Home
Welcome to the AutoML-Toolkit framework docs.
Tip
See the navigation links in the header or side-bars. Click the button (top left) on mobile.
For a quick-start, check out examples for copy-pastable snippets to start from. For a more guided tour through what AutoML-Toolkit can offer, please check out our guides. If you've used AutoML-Toolkit before but need some refreshers, you can look through our reference pages or the API docs.
What is AutoML-Toolkit?#
AutoML-Toolkit is a highly-flexible set of modules and components, allowing you to define, search and build machine learning systems.
-
Python
Use the programming language that defines modern machine learning research. We use mypy internally and for external API so you can identify and fix errors before a single line of code runs.
-
Minimal Dependencies
AutoML-Toolkit was designed to not introduce dependencies on your code. We support some tool integrations but only if they are optionally installed!.
-
Plug-and-play
We can't support all frameworks, and thankfully we don't have to. AutoML-Toolkit was designed to be plug-and-play. Integrate in your own optimizers, search spaces, execution backends, builders and more.

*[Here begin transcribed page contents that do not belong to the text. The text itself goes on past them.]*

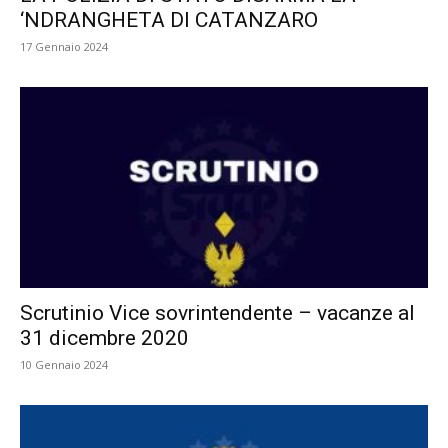
‘NDRANGHETA DI CATANZARO
17 Gennaio 2024
Scrutinio Vice sovrintendente – vacanze al
31 dicembre 2020
10 Gennaio 2024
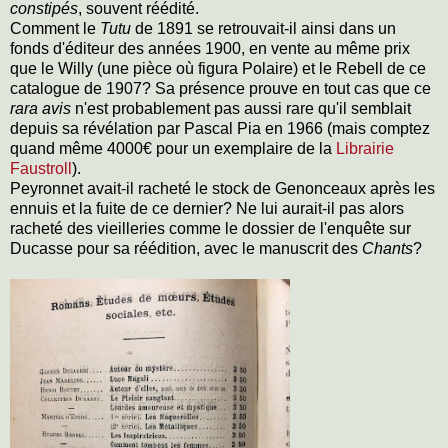
constipés
, souvent réédité.
Comment le
Tutu
de 1891 se retrouvait-il ainsi dans un
fonds d'éditeur des années 1900, en vente au même prix
que le Willy (une pièce où figura Polaire) et le Rebell de ce
catalogue de 1907? Sa présence prouve en tout cas que ce
rara avis
n'est probablement pas aussi rare qu'il semblait
depuis sa révélation par Pascal Pia en 1966 (mais comptez
quand même 4000€ pour un exemplaire de la
Librairie
Faustroll
).
Peyronnet avait-il racheté le stock de Genonceaux après les
ennuis et la fuite de ce dernier? Ne lui aurait-il pas alors
racheté des vieilleries comme le dossier de l'enquête sur
Ducasse pour sa réédition, avec le manuscrit des
Chants
?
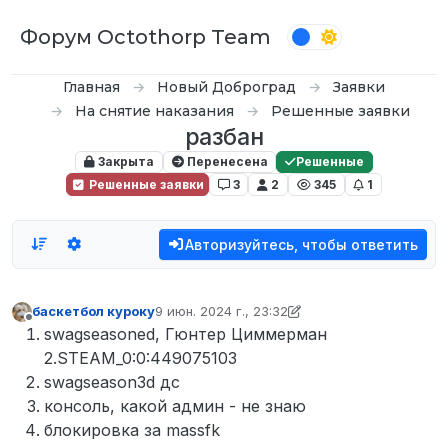
Перейти к содержимому
Форум Octothorp Team
Главная
Новый Доброград
Заявки
На снятие наказания
Решенные заявки
разбан
Закрыта
Перенесена
Решенные
Решенные заявки
3
2
345
1
Авторизуйтесь, чтобы ответить
баскетбол куроку
9 июн. 2024 г., 23:32
отредактировано баскетбол куроку
6 окт. 20
Не в сети
swagseasoned, Гюнтер Циммерман
2.STEAM_0:0:449075103
swagseason3d дс
консоль, какой админ - не знаю
блокировка за massfk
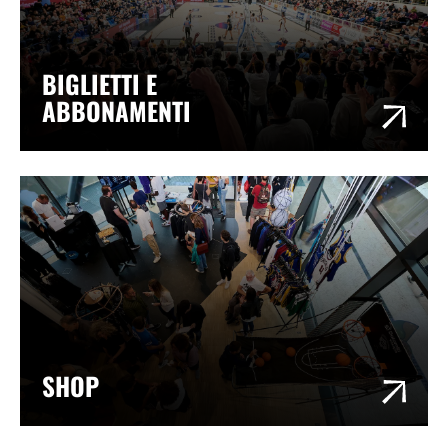
BIGLIETTI E
ABBONAMENTI
SHOP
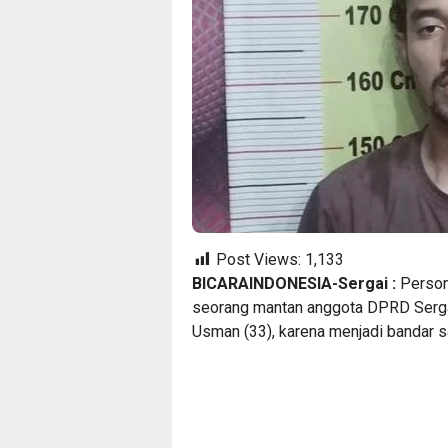
Post Views:
1,133
BICARAINDONESIA-Sergai :
Person
seorang mantan anggota DPRD Sergai
Usman (33), karena menjadi bandar 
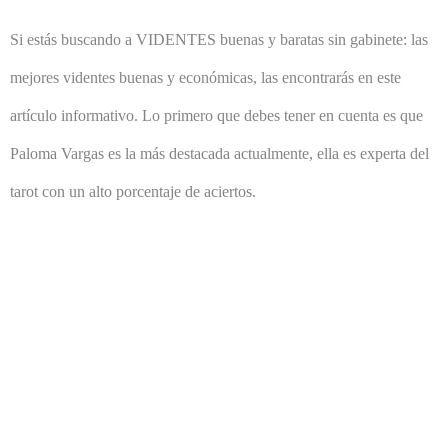
Si estás buscando a VIDENTES buenas y baratas sin gabinete: las
mejores videntes buenas y económicas, las encontrarás en este
artículo informativo. Lo primero que debes tener en cuenta es que
Paloma Vargas es la más destacada actualmente, ella es experta del
tarot con un alto porcentaje de aciertos.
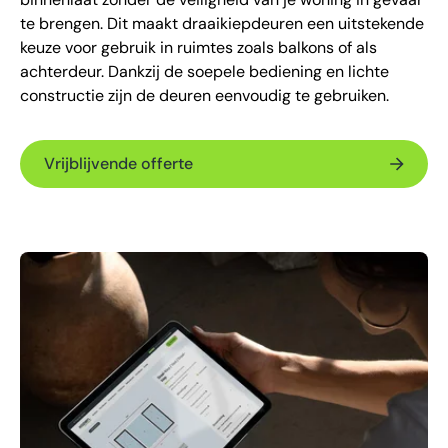
te brengen. Dit maakt draaikiepdeuren een uitstekende
keuze voor gebruik in ruimtes zoals balkons of als
achterdeur. Dankzij de soepele bediening en lichte
constructie zijn de deuren eenvoudig te gebruiken.
Vrijblijvende offerte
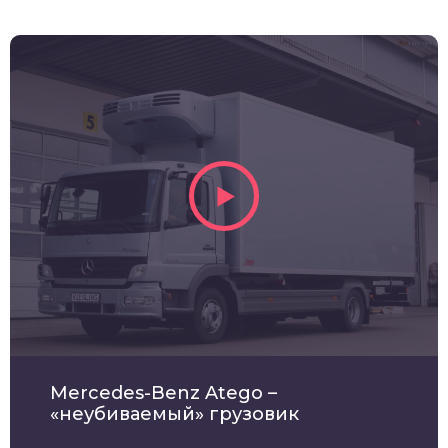
Mercedes-Benz Atego –
«неубиваемый» грузовик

We've worked hard to make sure that how we integrate tools can be done for your own tools we don't cover.
-
Event Driven
AutoML-Toolkit is event driven, meaning you write code that reacts to events as they happen. You can ignore, extend and create new events that have meaning to the systems you build.
This enables tools built from AutoML-Toolkit to support greater forms of interaction, automation and deployment.
-
Task Agnostic
AutoML-Toolkit is task agnostic, meaning you can use it for any machine learning task. We provide a base Task which you can extend with events and functionality specific to the tasks you care about.